Naniwa Danshi announced their CD debut on July 28, 2021, during a concert held at Yokohama Arena, a date informally known as "Naniwa Day" (なにわの日) in Japan, based on Japanese wordplay in which the numbers 7 (na), 2 (ni), and 8 (wa) form "Naniwa". The debut single, titled "Ubu Love" (初心LOVE), was officially revealed on September 17, 2021. The single was released on November 12, 2021, by J Storm.

"Ubu Love" served as one of the theme songs for the TV Asahi drama My Love Mix-Up!, starring member Shunsuke Michieda alongside Ren Meguro of Snow Man. The song was used as a double theme song together with Snow Man's "Secret Touch".

The single was released in multiple editions, including two limited editions (CD+DVD/Blu-ray), a regular edition, and several retailer-exclusive versions, each featuring different cover artwork and bonus content. The regular edition includes "Yume Watashi", a song originally performed during the group's Kansai Johnny's Jr. era, which was also used as the theme song for the 2021 ABC Summer High School Baseball broadcast and Nettō Kōshien.

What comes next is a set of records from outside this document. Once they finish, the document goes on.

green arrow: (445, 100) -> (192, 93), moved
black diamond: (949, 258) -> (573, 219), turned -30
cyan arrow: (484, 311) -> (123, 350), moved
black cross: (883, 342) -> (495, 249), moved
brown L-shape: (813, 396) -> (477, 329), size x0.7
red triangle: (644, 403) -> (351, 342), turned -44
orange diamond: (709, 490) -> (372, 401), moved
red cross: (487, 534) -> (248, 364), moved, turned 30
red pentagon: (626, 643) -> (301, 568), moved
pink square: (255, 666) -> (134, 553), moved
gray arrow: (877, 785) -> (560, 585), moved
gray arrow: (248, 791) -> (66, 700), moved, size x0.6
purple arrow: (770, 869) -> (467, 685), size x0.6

The music video for "Ubu Love", directed by Mai Sakai, was released on October 19, 2021. It depicts the members working at a gas station and falling in love at first sight, expressing youthful romance through dance performance. Promotional campaigns for the song included user-participation dance challenges on YouTube Shorts and TikTok. The song gained significant traction on TikTok, surpassing 500 million total views within 37 days, setting a record among domestic artists.

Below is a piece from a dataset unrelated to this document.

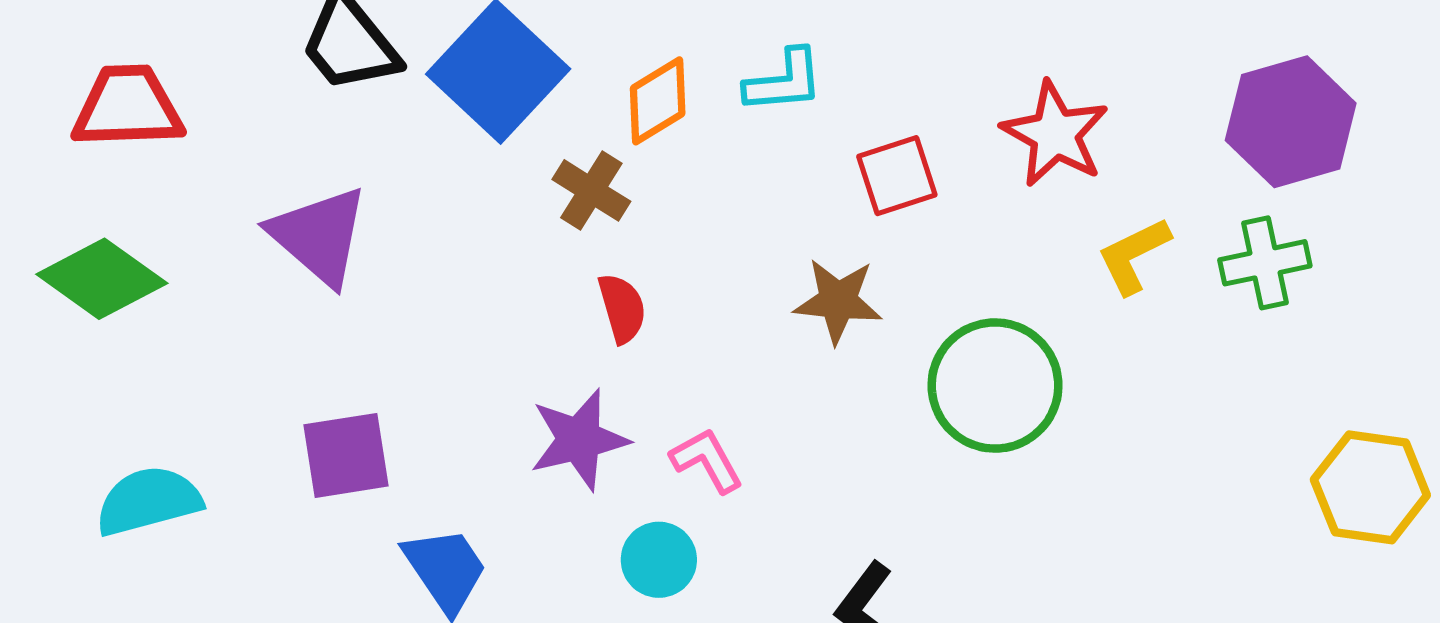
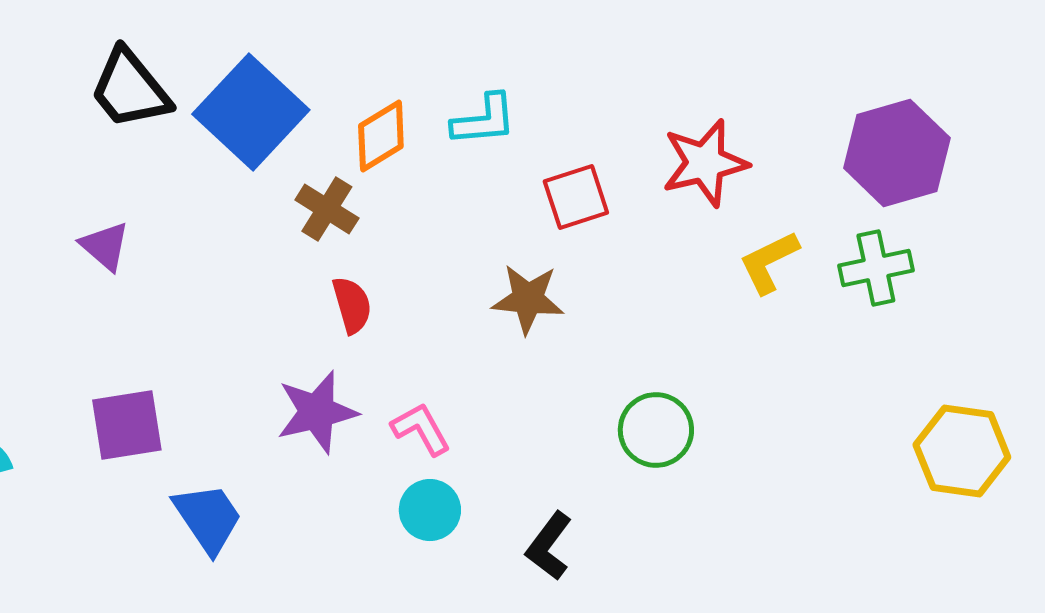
red star: (1055, 134) -> (705, 163), turned 30
purple triangle: (319, 236) -> (105, 246), size x0.6
green circle: (995, 386) -> (656, 430), moved, size x0.7
cyan circle: (659, 560) -> (430, 510), moved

To commemorate the release, an online live streaming event for CD purchasers was held on December 25, 2021. The song later won the Best Drama Song award at the 110th Television Drama Academy Awards. It was also performed at the 73rd NHK Kōhaku Uta Gassen in 2022.

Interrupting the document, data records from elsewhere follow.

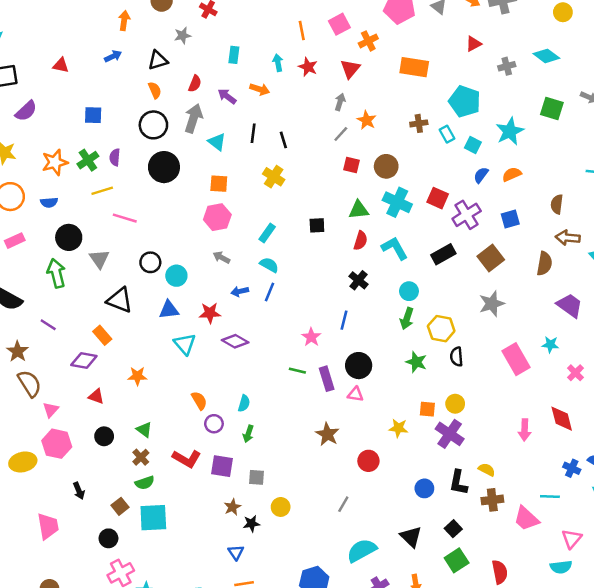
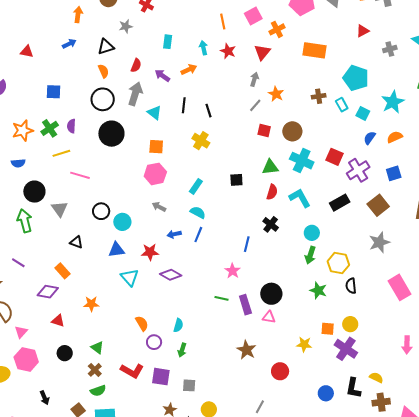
orange arrow: (260, 89) -> (189, 70), turned -42
black triangle: (120, 300) -> (76, 242), size x0.6
blue line: (344, 320) -> (247, 244), moved

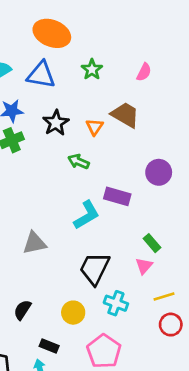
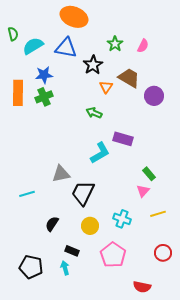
green star: (92, 69) -> (115, 44), moved
black star: (56, 123) -> (93, 65), moved
purple circle: (159, 172) -> (154, 96), moved
black trapezoid: (95, 268) -> (83, 193), moved
red circle: (171, 325) -> (163, 253), moved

In December 2023, the music video surpassed 100 million views on YouTube, marking a major milestone for the group. In February 2026, the song exceeded 100 million cumulative streams on Oricon, becoming the group's first work to reach this milestone.

== Commercial performance ==

"Ubu Love" debuted at number one on the Oricon Weekly Singles Chart dated November 22, 2021, selling 706,000 copies in its first week. It became the best-selling debut single of the year in Japan.

On Billboard Japan, the single sold 632,655 copies in its first week and topped both the Top Singles Sales chart and the Japan Hot 100. It remained at number one on the Japan Hot 100 for two consecutive weeks, outperforming competing releases including "Mirai e/ReBorn" by NEWS.

The single also achieved strong performance across multiple platforms, including topping the Oricon monthly singles chart for November 2021 and ranking third on the Oricon Year-end Singles Chart of 2021. On Billboard Japan, it ranked sixth on the year-end Top Singles Sales chart.

In January 2022, the single returned to number one on both the Oricon Weekly Singles Chart and Billboard Japan Top Singles Sales chart.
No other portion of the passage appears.